A few interesting passages, which don’t particularly fit in any of the above categories:
  • Jesus says: “many are called by few are chosen (elect)” (Mat 22:14). Those who were invited to the banquet but didn’t show up were still “called” (Mat 22:3), which would suggest calling is resistible. Furthermore, it would also suggest that answering the call doesn’t guarantee heaven/perseverance, for the example is about someone who answered the call but was rejected for not being properly disposed. In this case, “elect” would mean a person who was chosen based upon being properly disposed, so it is not unconditional.  
  • Jesus says the days of tribulation would be cut short so that the “elect” would survive. (Matt 24:22//Mk 13:20; Matt24:24//Mk 13:22; Matt24:31//Mk 13:27) This indicates that the elect could be lost, if God didn’t intervene. Jesus is also giving warnings of what to look for so as to not be deceived. This suggests the elect must persevere (cf Mt 24:13 and love growing cold).
  • Jesus gives a parable of the talents, wherein the Master “calls his servants,” with one of the “called” servants being punished for his infidelity. (Mat 25:14-15)
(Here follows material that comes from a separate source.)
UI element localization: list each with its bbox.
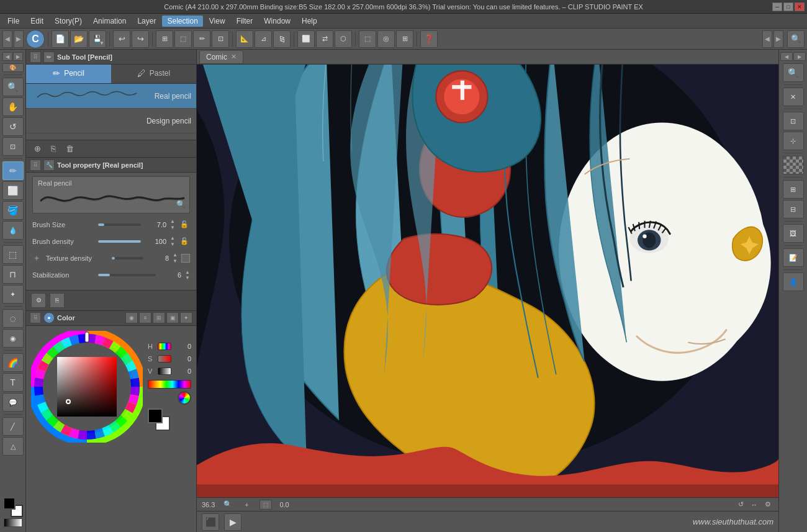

Verses with insufficient data to conclude much, if anything:
In no particular order: Jesus said he did not come to “call” the righteous but sinners to repentance (Lk 5:32). Jesus concludes a parable by saying the Father will make sure his “elect” are heard when they persevere in prayer (Lk 18:7). Peter says the salvation promises are to everyone whom the Lord “calls” to himself (Acts 2:39). Paul speaks of “the elect angels” (1Tim 5:21) in passing. Paul speaks of “for the sake of the faith of God's elect” (Titus 1:1) in the introduction. John says there is a victorious group who are aligned with the Lamb (Jesus) who are “called and chosen and faithful” (Rev 17:14), though including “faithful” here suggests that being called/chosen isn’t enough. John speaks of those ‘called to the marriage supper’ of the Lamb, those who were like a Bride making themselves ready through righteous deeds (Rev 19:7-9). I’m not sure what to conclude from these. We know what is being said, but the details behind the calling/election are not given. 
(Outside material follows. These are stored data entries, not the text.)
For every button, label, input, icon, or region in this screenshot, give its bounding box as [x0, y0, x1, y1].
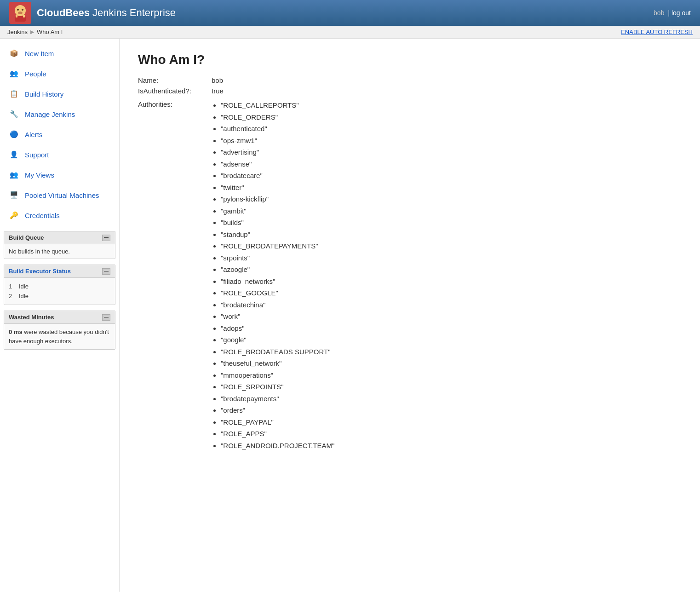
authority-item: "ROLE_BRODATEPAYMENTS" [221, 240, 334, 252]
build-executor-collapse-button[interactable]: — [102, 268, 110, 275]
authority-item: "ROLE_SRPOINTS" [221, 381, 334, 393]
authority-item: "theuseful_network" [221, 357, 334, 369]
logo-avatar [9, 2, 31, 24]
is-authenticated-label: IsAuthenticated?: [138, 87, 212, 95]
sidebar: 📦New Item👥People📋Build History🔧Manage Je… [0, 39, 120, 592]
build-queue-empty-message: No builds in the queue. [9, 248, 70, 255]
executor-list: 1Idle2Idle [9, 282, 110, 301]
authority-item: "brodatepayments" [221, 393, 334, 405]
breadcrumb-jenkins-link[interactable]: Jenkins [7, 29, 28, 35]
authority-item: "ops-zmw1" [221, 135, 334, 147]
build-queue-title: Build Queue [9, 234, 44, 241]
authority-item: "azoogle" [221, 264, 334, 276]
header-user-area: bob | log out [654, 9, 691, 17]
authority-item: "builds" [221, 217, 334, 229]
who-am-i-info: Name: bob IsAuthenticated?: true [138, 76, 682, 95]
build-queue-collapse-button[interactable]: — [102, 235, 110, 241]
authority-item: "work" [221, 311, 334, 323]
alerts-icon: 🔵 [7, 128, 20, 141]
svg-point-1 [17, 9, 19, 11]
support-icon: 👤 [7, 148, 20, 161]
authority-item: "filiado_networks" [221, 276, 334, 288]
page-title: Who Am I? [138, 52, 682, 67]
authorities-label: Authorities: [138, 99, 212, 451]
is-authenticated-row: IsAuthenticated?: true [138, 87, 682, 95]
build-history-icon: 📋 [7, 87, 20, 100]
wasted-minutes-panel: Wasted Minutes — 0 ms were wasted becaus… [4, 311, 115, 350]
svg-point-0 [15, 5, 26, 16]
authority-item: "authenticated" [221, 123, 334, 135]
authority-item: "google" [221, 334, 334, 346]
build-executor-panel: Build Executor Status — 1Idle2Idle [4, 265, 115, 305]
sidebar-item-build-history[interactable]: 📋Build History [0, 84, 119, 104]
sidebar-item-label-my-views: My Views [25, 171, 54, 179]
authority-item: "pylons-kickflip" [221, 193, 334, 205]
page-layout: 📦New Item👥People📋Build History🔧Manage Je… [0, 39, 700, 592]
header-left: CloudBees Jenkins Enterprise [9, 2, 176, 24]
authority-item: "brodatecare" [221, 170, 334, 182]
svg-point-2 [22, 9, 23, 11]
executor-status: Idle [19, 283, 29, 290]
executor-number: 1 [9, 283, 15, 290]
new-item-icon: 📦 [7, 47, 20, 60]
authority-item: "srpoints" [221, 252, 334, 264]
sidebar-item-label-people: People [25, 70, 46, 78]
wasted-minutes-body: 0 ms were wasted because you didn't have… [4, 324, 115, 349]
credentials-icon: 🔑 [7, 209, 20, 222]
svg-rect-5 [16, 15, 17, 17]
app-title: CloudBees Jenkins Enterprise [37, 7, 176, 19]
sidebar-nav: 📦New Item👥People📋Build History🔧Manage Je… [0, 43, 119, 225]
build-queue-body: No builds in the queue. [4, 244, 115, 259]
sidebar-item-pooled-vms[interactable]: 🖥️Pooled Virtual Machines [0, 185, 119, 205]
build-executor-header: Build Executor Status — [4, 265, 115, 278]
sidebar-item-label-build-history: Build History [25, 90, 63, 98]
build-queue-header: Build Queue — [4, 231, 115, 244]
build-executor-body: 1Idle2Idle [4, 278, 115, 305]
sidebar-item-label-new-item: New Item [25, 50, 54, 58]
enable-auto-refresh-link[interactable]: ENABLE AUTO REFRESH [621, 29, 693, 35]
wasted-ms-rest: were wasted because you didn't have enou… [9, 328, 109, 345]
authority-item: "orders" [221, 404, 334, 416]
executor-number: 2 [9, 293, 15, 300]
sidebar-item-new-item[interactable]: 📦New Item [0, 43, 119, 63]
executor-status: Idle [19, 293, 29, 300]
authority-item: "mmooperations" [221, 369, 334, 381]
name-label: Name: [138, 76, 212, 84]
sidebar-item-label-alerts: Alerts [25, 131, 42, 138]
svg-rect-6 [23, 15, 25, 17]
authority-item: "adops" [221, 323, 334, 334]
pooled-vms-icon: 🖥️ [7, 189, 20, 202]
sidebar-item-label-support: Support [25, 151, 49, 159]
logout-link[interactable]: | log out [668, 9, 691, 17]
breadcrumb-separator: ▶ [30, 29, 34, 35]
authority-item: "advertising" [221, 146, 334, 158]
sidebar-item-my-views[interactable]: 👥My Views [0, 165, 119, 185]
authority-item: "gambit" [221, 205, 334, 217]
sidebar-item-manage-jenkins[interactable]: 🔧Manage Jenkins [0, 104, 119, 124]
authority-item: "adsense" [221, 158, 334, 170]
build-executor-title-link[interactable]: Build Executor Status [9, 268, 71, 275]
build-queue-panel: Build Queue — No builds in the queue. [4, 231, 115, 259]
authority-item: "standup" [221, 229, 334, 241]
authorities-list: "ROLE_CALLREPORTS""ROLE_ORDERS""authenti… [212, 99, 334, 451]
sidebar-item-label-pooled-vms: Pooled Virtual Machines [25, 191, 99, 199]
authority-item: "brodatechina" [221, 299, 334, 311]
app-header: CloudBees Jenkins Enterprise bob | log o… [0, 0, 700, 26]
authority-item: "ROLE_GOOGLE" [221, 287, 334, 299]
svg-point-3 [18, 12, 23, 14]
wasted-minutes-message: 0 ms were wasted because you didn't have… [9, 328, 110, 346]
name-row: Name: bob [138, 76, 682, 84]
sidebar-item-alerts[interactable]: 🔵Alerts [0, 124, 119, 144]
sidebar-item-credentials[interactable]: 🔑Credentials [0, 205, 119, 225]
authority-item: "ROLE_BRODATEADS SUPPORT" [221, 346, 334, 358]
wasted-minutes-title: Wasted Minutes [9, 314, 54, 321]
sidebar-item-support[interactable]: 👤Support [0, 144, 119, 165]
executor-row: 1Idle [9, 282, 110, 291]
breadcrumb-left: Jenkins ▶ Who Am I [7, 29, 63, 35]
wasted-minutes-collapse-button[interactable]: — [102, 314, 110, 321]
sidebar-item-people[interactable]: 👥People [0, 63, 119, 84]
wasted-minutes-header: Wasted Minutes — [4, 311, 115, 324]
people-icon: 👥 [7, 67, 20, 80]
header-username: bob [654, 9, 664, 17]
authority-item: "ROLE_PAYPAL" [221, 416, 334, 428]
Finally, there are some noteworthy ‘controversial’ texts to consider (mostly from Romans), but this will have to be in later posts. Most importantly thus far we should note that based upon what has been shown above, a general sketch of calling/election/chosen can be formed. We know it isn’t really focused on ‘unconditional’, nor upon a guarantee of making it to heaven, and that quite often it is speaking corporately when speaking of salvation. This should mean that this is our guiding principles going into the 'controversial' few texts which have yet to be covered (Romans 8:28-30; Romans 8:33; Romans 9:11; Romans 9:24; Romans 11:5-7; and 2Timothy 1:9).